In the summer of 1984, a 17-year-old from Brown’s block had lured his friend Gary Lauwers into a forest near Newport to stab him in the name of Satan. The murderer, Ricky Casso, was wearing an AC/DC T-shirt on the day of his arrest, and suddenly, his pictures in the newspaper spelt out associations of rock music with devil worship.
One particular article struck Brown’s memory, and that was Rolling Stone’s coverage of Casso’s face next to the word ‘dirtbag’. It was “the first time I’d heard the term dirt bag used”, Brown told Vice in 2021. The story, like a lot of contemporary coverage, explored the idea of music taking the blame for the actions of its fans: “Ricky was a dirt bag, he would have been called a dirt bag before the murder, that was what people who listened to AC/DC and Iron Maiden and all that stuff, that’s what they were.”
“That was my favourite band at the time,” instantly relating to the label, Brown explained that his youthful tape case was filled with anything AC/DC. The horrifying episode had changed “what it meant to be a dirtbag or a metal head. Suddenly, parents and teachers and cops, priests, everybody wanted to know what was in your tape case. I loved heavy music, and heavy music was supposed to have caused this murder.”
Brown’s frustrations at societal prejudice of hard rock fans developed into a riff that occupied his mind throughout his college years, eventually morphing into his own version of rock’s E chord-heavy classics. “When I got to the chorus of ‘Teenage Dirtbag’, I’m screaming at a priest, or I’m screaming at a teacher” – for as long as the town’s parents would blame their children for the music they chose, you’d find Brendan singing even louder.
American rock band Wheatus was built around the song, causing a raucous around New York and later attracting a deal at Columbia Records. People were paying attention to the lyrics, and although the enticing melody and excitable guitar riffs would make you want to crash your nearest house party, the high-school rage element was there, and the timing for it was very wrong.
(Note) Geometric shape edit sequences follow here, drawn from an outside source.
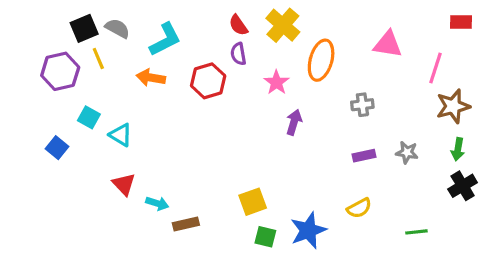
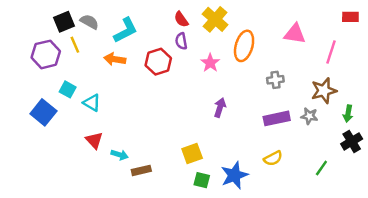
brown star: (453, 106) -> (324, 91), moved
purple arrow: (294, 122) -> (220, 108), moved
blue square: (57, 148) -> (43, 112), size x1.5
purple rectangle: (364, 156) -> (277, 118), size x1.5
green line: (416, 232) -> (321, 168), moved, turned -49

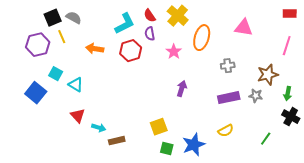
cyan L-shape: (126, 30) -> (125, 24), moved
pink line: (331, 52) -> (287, 46), moved
black cross: (352, 141) -> (291, 117), turned -30

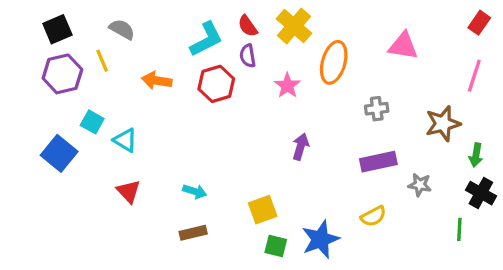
red rectangle: (290, 14) -> (479, 23), turned -56
black square: (53, 18) -> (57, 29), moved
gray star: (256, 96) -> (420, 185), moved
cyan arrow: (99, 128) -> (195, 191), moved
green line: (266, 139) -> (459, 229), moved, turned -32

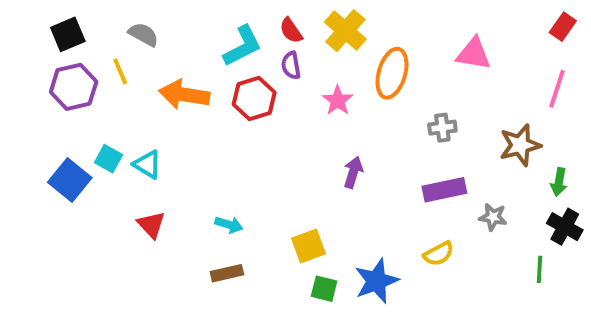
orange arrow: (157, 81) -> (184, 95), size x1.4
cyan square: (92, 122) -> (109, 159), moved

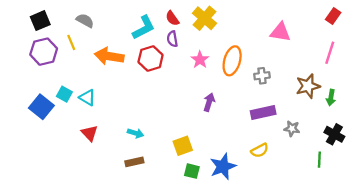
orange ellipse: (392, 73) -> (232, 61), moved
green arrow: (559, 182) -> (331, 98), moved

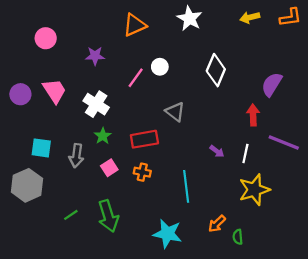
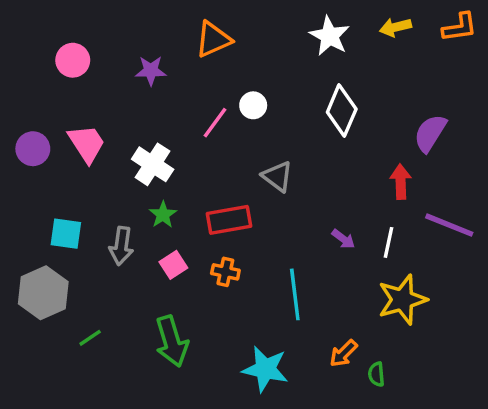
white star: (189, 18) -> (330, 36), moved
purple star: (95, 56) -> (151, 71), moved
green line: (71, 215) -> (90, 338), moved

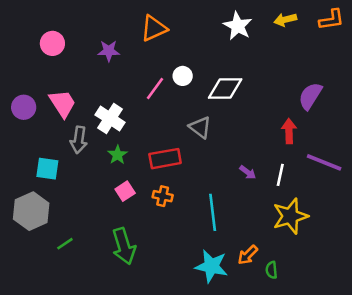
white diamond: (342, 111) -> (225, 88), moved, turned 66
gray arrow: (121, 246) -> (79, 140), moved
cyan star: (265, 369) -> (211, 266), moved

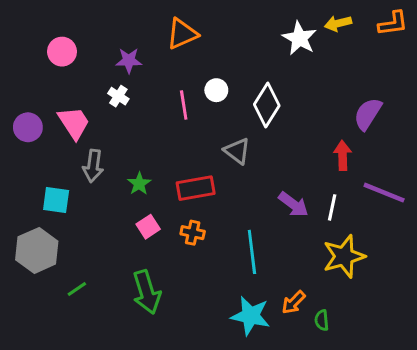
white star: (238, 26) -> (299, 38), moved
pink line: (155, 88) -> (184, 105), turned -45
white diamond: (225, 88) -> (267, 105), turned -57
white cross: (110, 119) -> (118, 96), moved, size x0.6
purple arrow: (248, 172) -> (294, 204), size x1.5

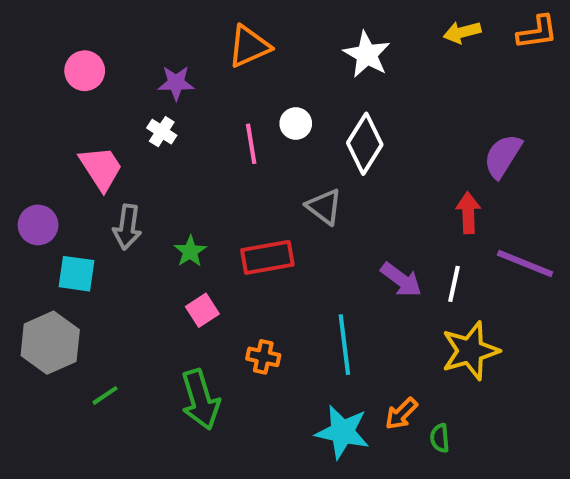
white star: (299, 38) -> (367, 54), moved
purple circle: (28, 127) -> (38, 225), moved
orange cross: (193, 233) -> (263, 357), moved

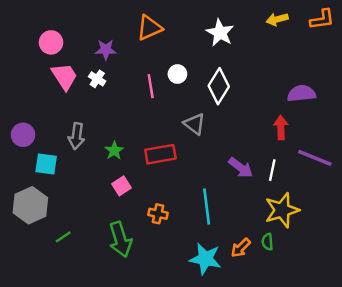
purple semicircle: (503, 156) -> (301, 93), turned 52
pink trapezoid: (101, 168) -> (64, 76), moved
green semicircle: (440, 438) -> (267, 242), moved

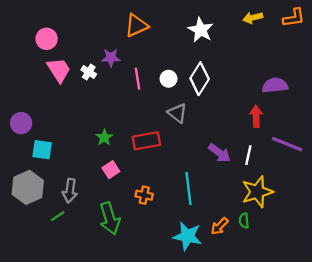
purple star: (106, 50) -> (111, 58), moved
white circle: (177, 74) -> (169, 79), moved
gray arrow: (77, 136) -> (70, 191), moved

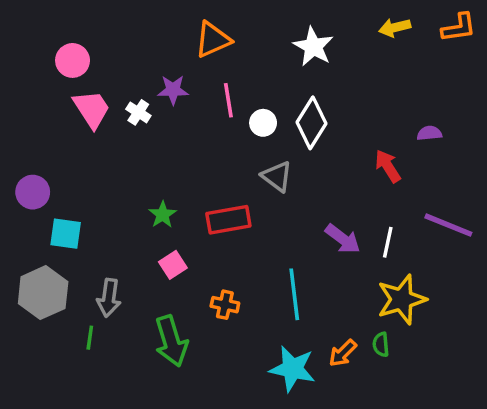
pink line: (137, 79) -> (228, 100), moved
purple semicircle: (275, 85) -> (429, 133), size x0.6
red arrow: (256, 116) -> (388, 166), moved, turned -30
green line: (58, 216) -> (90, 338), turned -48

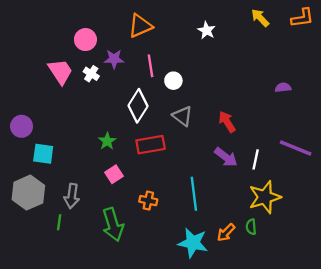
yellow arrow: (395, 28) -> (260, 18), turned 60
white star: (313, 47) -> (207, 30), size x0.7
pink circle: (73, 60) -> (85, 40), moved
white diamond: (312, 123) -> (138, 106), moved
red arrow: (388, 166) -> (227, 122), moved

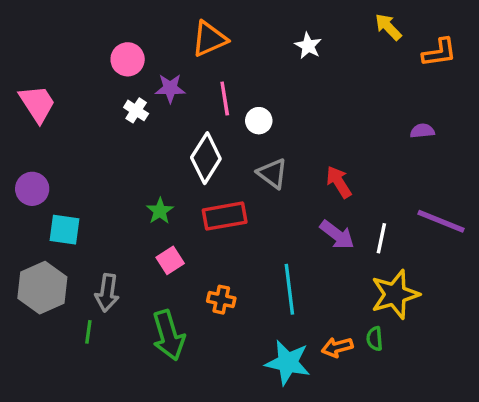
orange L-shape: (302, 18) -> (439, 53), moved
pink trapezoid: (60, 72) -> (37, 104), moved
orange arrow: (226, 233) -> (337, 347), turned 30

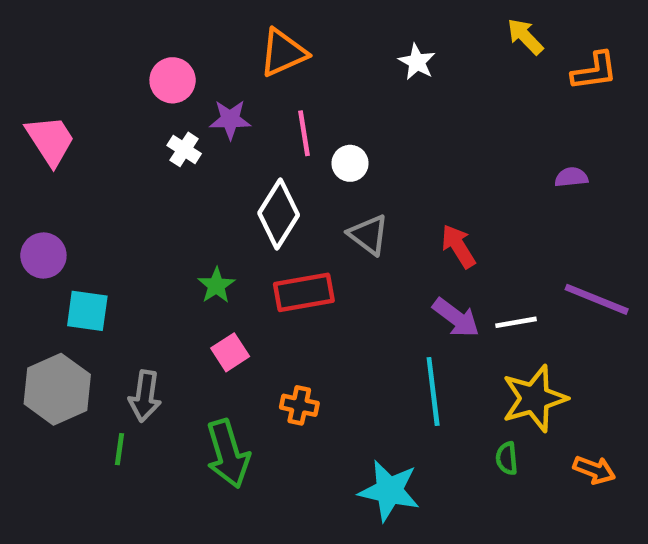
white line: (381, 238) -> (516, 322), turned 68
cyan line: (289, 289) -> (433, 391), moved
orange arrow: (337, 347) -> (594, 470), moved, turned -144

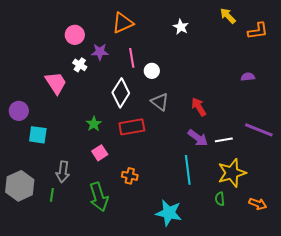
pink trapezoid: (50, 140) -> (56, 83), moved
gray hexagon: (57, 389) -> (20, 186), moved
The most problematic lyric was “her boyfriend’s a dick, he brings a gun to school” since the record was delivered the same day as the first anniversary of a school shooting. Kevin Patrick, their exec at Columbia, recalled that even “Walmart wouldn’t carry the record, meanwhile down the aisle they’re selling guns.” The controversy didn’t extend across the pond, where the song became a smash success, sending the band to tour Australia and the UK.
“If you can’t feel a song like ‘dirtbag’ you’re just a freaking idiot, you shouldn’t be in the room,” Patrick told Vice, despite dropping Wheatus from Columbia. Brendan’s adamance to change the tricky lyric alienated labels: ”They wanted me to sing something else, and to that I said go f*ck yourself.”